■ PROVIDED RECORDS

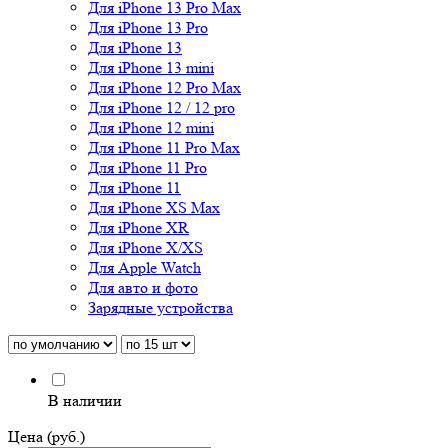
Для iPhone 13 Pro Max
Для iPhone 13 Pro
Для iPhone 13
Для iPhone 13 mini
Для iPhone 12 Pro Max
Для iPhone 12 / 12 pro
Для iPhone 12 mini
Для iPhone 11 Pro Max
Для iPhone 11 Pro
Для iPhone 11
Для iPhone XS Max
Для iPhone XR
Для iPhone X/XS
Для Apple Watch
Для авто и фото
Зарядные устройства
В наличии
Цена (руб.)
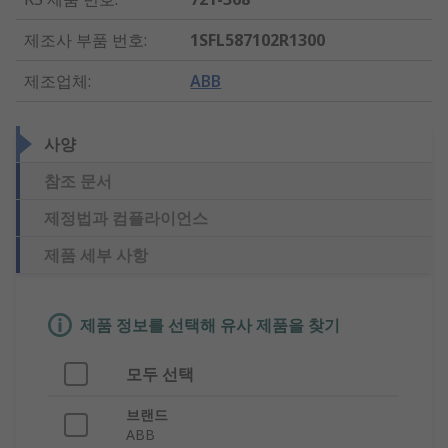
제조사 부품 번호
:
1SFL587102R1300
제조업체
:
ABB
사양
참조 문서
제정법과 컴플라이언스
제품 세부 사항
제품 정보를 선택해 유사 제품을 찾기
모두 선택
브랜드
ABB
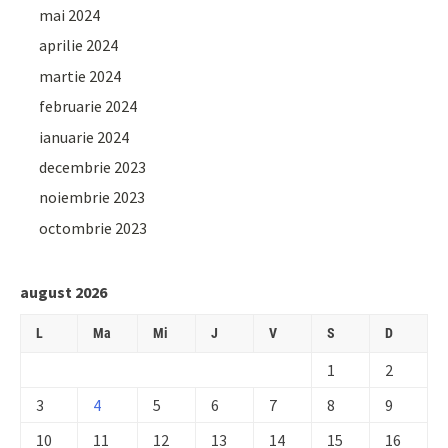
mai 2024
aprilie 2024
martie 2024
februarie 2024
ianuarie 2024
decembrie 2023
noiembrie 2023
octombrie 2023
august 2026
L
Ma
Mi
J
V
S
D
1
2
3
4
5
6
7
8
9
10
11
12
13
14
15
16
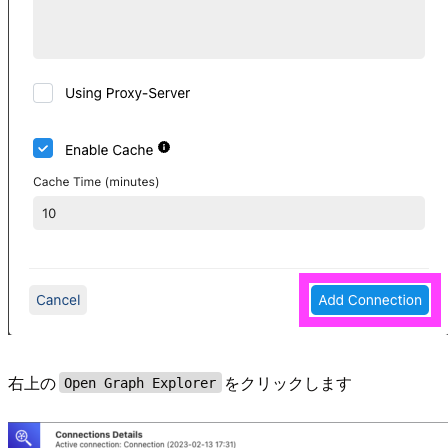
右上の
をクリックします
Open Graph Explorer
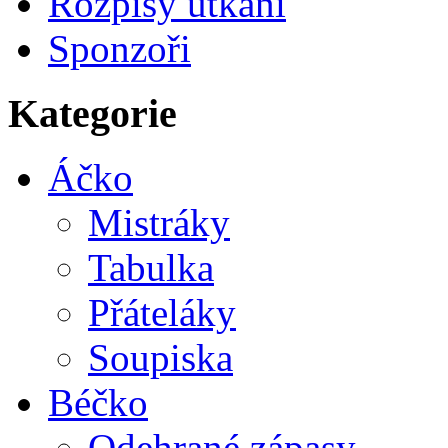
Rozpisy utkání
Sponzoři
Kategorie
Áčko
Mistráky
Tabulka
Přáteláky
Soupiska
Béčko
Odehrané zápasy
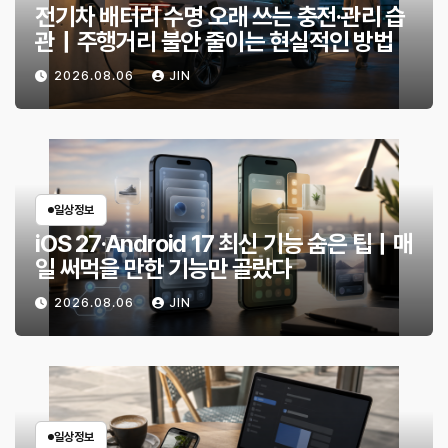
전기차 배터리 수명 오래 쓰는 충전·관리 습
관｜주행거리 불안 줄이는 현실적인 방법
2026.08.06
JIN
일상정보
iOS 27·Android 17 최신 기능 숨은 팁｜매
일 써먹을 만한 기능만 골랐다
2026.08.06
JIN
일상정보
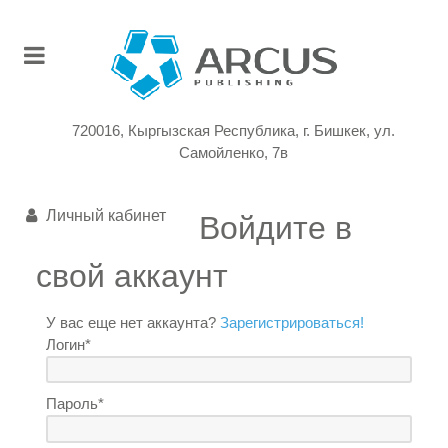
720016, Кыргызская Республика, г. Бишкек, ул.
Самойленко, 7в
Личный кабинет
Войдите в
свой аккаунт
У вас еще нет аккаунта?
Зарегистрироваться!
Логин*
Пароль*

■ TASK ITEM
Output the listing above exactly as it stands; no picture should appear.

■ PROBLEM SOLUTION
Для iPhone 13 Pro Max
Для iPhone 13 Pro
Для iPhone 13
Для iPhone 13 mini
Для iPhone 12 Pro Max
Для iPhone 12 / 12 pro
Для iPhone 12 mini
Для iPhone 11 Pro Max
Для iPhone 11 Pro
Для iPhone 11
Для iPhone XS Max
Для iPhone XR
Для iPhone X/XS
Для Apple Watch
Для авто и фото
Зарядные устройства
В наличии
Цена (руб.)
제조사 부품 번호
:
1SFL587102R1300
제조업체
:
ABB
사양
참조 문서
제정법과 컴플라이언스
제품 세부 사항
제품 정보를 선택해 유사 제품을 찾기
모두 선택
브랜드
ABB
mai 2024
aprilie 2024
martie 2024
februarie 2024
ianuarie 2024
decembrie 2023
noiembrie 2023
octombrie 2023
august 2026
L
Ma
Mi
J
V
S
D
1
2
3
4
5
6
7
8
9
10
11
12
13
14
15
16
右上の
をクリックします
Open Graph Explorer
Rozpisy utkání
Sponzoři
Kategorie
Áčko
Mistráky
Tabulka
Přáteláky
Soupiska
Béčko
Odehrané zápasy
전기차 배터리 수명 오래 쓰는 충전·관리 습
관｜주행거리 불안 줄이는 현실적인 방법
2026.08.06
JIN
일상정보
iOS 27·Android 17 최신 기능 숨은 팁｜매
일 써먹을 만한 기능만 골랐다
2026.08.06
JIN
일상정보
720016, Кыргызская Республика, г. Бишкек, ул.
Самойленко, 7в
Личный кабинет
Войдите в
свой аккаунт
У вас еще нет аккаунта?
Зарегистрироваться!
Логин*
Пароль*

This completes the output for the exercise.